If you are considering a new roof, you likely know that the size and complexity of your project will affect the cost. For example, if you have to remove an old roof and replace decking material, you will pay more than you would if you are just adding a new roof on top of your old roofing. However, there are many more factors that go into the price of a roof.
The Style and Materials You Select
Metal roofing materials come in a wide variety of styles and materials. Metal can be used to replicate the look and design of shingles, tiles, or shakes. Alternatively, a more traditional standing seam roof or use a cheaper material such as corrugated steel. This creates a wide price range for metal roofs, with corrugated steel costing as low as $3 per square foot and standing seam roofs costing as high as $12 per square foot. Natural materials such as copper or zinc can increase the price even more. Additionally, the thickness of the materials used will affect the price of your roof.
The Pitch of Your Roof
The steeper your roof is, the more expensive the roof will be. This is because steeper roofs have a greater area than a flat roof and installation on a steep roof is more complicated and dangerous than installation on a flat roof.
Knowing the size and pitch of the roof along with the metal material you want to use, a contractor can give you a rough estimate over the phone. However, they will have to go to your home and inspect the roof for additional factors to give you an accurate estimate.
Hips, Valleys, and General Shape of Your Roof
Hips are raised sections of your roof while valleys are low points. If your roof has several hips and valleys, both the materials and labor will be more expensive, as you will have to pay for extra flashing and cutting and fitting of materials. If your roof has only a single ridge or no ridge, the materials and installation will be significantly cheaper. Most homes have some hips and valleys, and your contractor will likely want to assess the project in person to fully understand the complexity of your project.
The Staging Area Available On Your Property
Many homeowners underestimate the effect the staging area they have available for their roofing workings has on the cost of the installation. If you have a large, empty yard where your roofing team can keep supplies and do prep work on the ground, your installation cost will be less than someone who has no yard or a yard filled with decorative pieces the installation team has to avoid during installation. Additionally, if you have trees or power lines close to your home, your installation price will go up because workers will have to position themselves to avoid these obstacles.
Another thing to note is that if you have a taller home, the cost will be more than the cost of a single story home. This is because there is added risk for workers and extra safety measures will have to be followed during the installation, requiring more time and more safety gear.

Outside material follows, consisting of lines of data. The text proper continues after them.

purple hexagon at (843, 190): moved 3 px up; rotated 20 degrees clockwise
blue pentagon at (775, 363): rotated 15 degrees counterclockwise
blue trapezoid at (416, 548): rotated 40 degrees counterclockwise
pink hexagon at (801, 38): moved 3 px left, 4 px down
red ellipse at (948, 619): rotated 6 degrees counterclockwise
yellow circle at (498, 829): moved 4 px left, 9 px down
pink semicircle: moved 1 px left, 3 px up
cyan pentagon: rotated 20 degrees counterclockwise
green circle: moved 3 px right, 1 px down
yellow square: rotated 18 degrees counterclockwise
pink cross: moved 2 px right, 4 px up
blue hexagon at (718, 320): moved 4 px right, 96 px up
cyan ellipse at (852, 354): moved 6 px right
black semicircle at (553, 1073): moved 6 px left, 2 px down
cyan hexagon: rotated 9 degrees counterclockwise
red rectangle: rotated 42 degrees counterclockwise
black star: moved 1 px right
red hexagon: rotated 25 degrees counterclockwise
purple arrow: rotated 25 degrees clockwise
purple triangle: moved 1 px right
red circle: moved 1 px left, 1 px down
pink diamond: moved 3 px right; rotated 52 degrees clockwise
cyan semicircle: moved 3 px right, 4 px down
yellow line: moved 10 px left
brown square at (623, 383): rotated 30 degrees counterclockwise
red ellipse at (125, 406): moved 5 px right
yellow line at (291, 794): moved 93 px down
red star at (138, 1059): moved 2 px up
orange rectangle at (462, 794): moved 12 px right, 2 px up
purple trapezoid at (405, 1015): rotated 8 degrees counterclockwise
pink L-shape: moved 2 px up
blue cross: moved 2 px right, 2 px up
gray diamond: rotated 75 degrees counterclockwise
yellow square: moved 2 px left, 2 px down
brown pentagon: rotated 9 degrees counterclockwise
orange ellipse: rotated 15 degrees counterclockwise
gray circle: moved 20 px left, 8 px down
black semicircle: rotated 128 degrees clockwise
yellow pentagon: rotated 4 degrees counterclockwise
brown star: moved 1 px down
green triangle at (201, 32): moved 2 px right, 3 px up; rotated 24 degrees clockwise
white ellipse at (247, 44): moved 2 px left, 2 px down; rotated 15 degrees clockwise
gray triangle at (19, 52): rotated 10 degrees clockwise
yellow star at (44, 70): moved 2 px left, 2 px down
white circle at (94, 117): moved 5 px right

Any Specific Time or Work Constraints You Have
Roofs can be installed relatively quickly, sometimes in a matter of one or two days. However, for a fast installation that still meets quality and safety standards, you should expect to pay more than you would for a slower installation that takes a week or more. Also, if you want to reserve specific dates for the installation because you will be out of town or because you will be around to keep an eye on things, you may have to pay slightly more than if you have a flexible schedule.